Para el ministro, el crédito es una herramienta de gestión; sin embargo, en un país con el historial de Argentina, esta visión choca con una realidad de asfixia presupuestaria. El FMI no está «regalando» dinero; está habilitando fondos que ya estaban previstos en el programa actual, principalmente para que el país pueda cumplir con sus propios vencimientos. Es, en esencia, un movimiento contable para evitar el default técnico.

¿Milei entre la espada y la pared?
Muchos se preguntan si Javier Milei aceptó este camino por convicción o porque no encontró otra salida. La narrativa de la «libertad» y el «déficit cero» se enfrenta a la cruda necesidad de dólares para mantener estable el tipo de cambio y contener la inflación.

Los rumores sobre si el ministro tiene el «boleto picado» (es decir, una salida inminente) crecen cada vez que el mercado presiona.

Si bien Milei defiende a Caputo como «el mejor economista de la historia», la dependencia del endeudamiento externo contradice el discurso de autonomía financiera. Milei parece haber aceptado que, para llegar a la «tierra prometida» del levantamiento del cepo, necesita pasar por el purgatorio de más deuda.

El «Cul de Sac»: ¿Hay salida?
Argentina se encuentra en un cul-de-sac (callejón sin salida). El esquema actual se basa en:

1. Canjes de deuda: Transformar deuda de corto plazo en largo plazo, generalmente pagando tasas más altas o condiciones más rígidas.
2. Ajuste fiscal extremo: Para garantizar que ese dinero del FMI no se «evapore» en gasto público.

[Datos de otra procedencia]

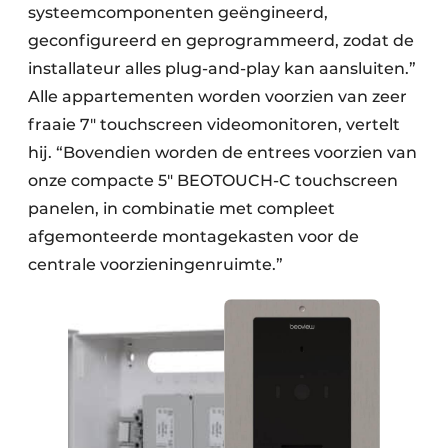
systeemcomponenten geëngineerd,
geconfigureerd en geprogrammeerd, zodat de
installateur alles plug-and-play kan aansluiten.”
Alle appartementen worden voorzien van zeer
fraaie 7″ touchscreen videomonitoren, vertelt
hij. “Bovendien worden de entrees voorzien van
onze compacte 5″ BEOTOUCH-C touch­screen
panelen, in combinatie met compleet
afgemonteerde montagekasten voor de
centrale voorzieningenruimte.”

Para salir de este laberinto, Milei necesita desesperadamente que la economía real reaccione. Si la inversión privada no llega y las exportaciones no generan una lluvia de dólares genuinos, el esquema de «patear para adelante» tiene fecha de vencimiento. El riesgo es que, al final del camino, el callejón no tenga salida, sino una pared infranqueable de vencimientos impagables.
La liberación de estos fondos es un respirador artificial. La pregunta es si el paciente podrá algún día respirar por sus propios medios o si este es solo el prólogo de una crisis de deuda aún mayor.